Selain itu, tak tanggung-tanggung, Indonesia juga mengimpor kapas sekitar 99,2 persen dari semua kebutuhan kapas nasional per tahun, dan menjadi salah satu importir kapas terbesar di dunia. Padahal Indonesia membutuhkan setidaknya 700 ribu ton kapas per tahun. "Kita masih impor sekitar 99,2 persenlah untuk bahan katun," ungkap Kepala Badan Pengkajian Kebijakan Iklim dan Mutu Industri (BPKIMI) Kementerian Perindustrian Aryanto, dikutip dari Kemenperin.

Melihat kondisi tersebut, Kemenperin pun berkoordinasi dengan pemangku kepentingan terkait menjalin sinergi untuk menetapkan kebijakan khusus dan tepat bagi industri TPT nasional. Sehingga akan memperkuat kemampuan industri TPT dalam sektor harga dan juga dapat bersaing memenuhi permintaan pasar global.
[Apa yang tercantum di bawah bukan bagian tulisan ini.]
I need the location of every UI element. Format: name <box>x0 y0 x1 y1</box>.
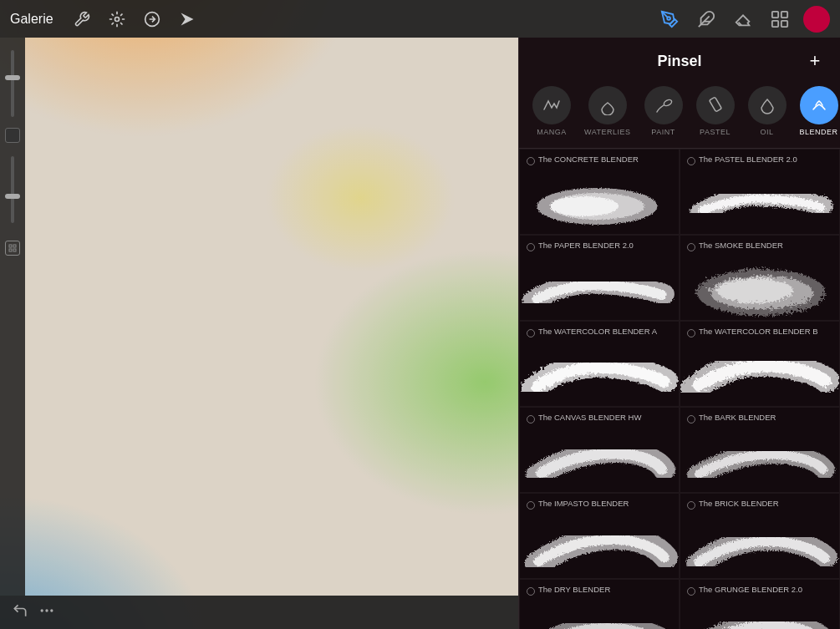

“Terdapat beberapa insentif yang dinilai paling berpotensi mendongkrak nilai ekspor industri TPT, antara lain pembebasan pajak pertambahan nilai bagi bahan baku industri TPT yang berorientasi ekspor dan kebijakan harga gas yang berskala keekonomian,” kata Menteri Airlangga dikutip dari Antara.

Menurut Airlangga, pembebasan pajak pertambahan nilai itu bertujuan untuk membuat produsen tekstil dan pakaian jadi beralih dari bahan baku impor ke bahan baku produksi dalam negeri. Sedangkan, gas dengan harga yang murah, akan dapat mengurangi beban pengusaha dalam pengeluaran biaya energi karena tarif listrik yang cukup mahal.

Penyediaan bahan baku memang menjadi hal vital saat ingin meningkatkan industri dalam negeri. Sehingga kebijakan yang dikeluarkan pun harus merujuk dalam mendukung ketersediaan bahan baku industri.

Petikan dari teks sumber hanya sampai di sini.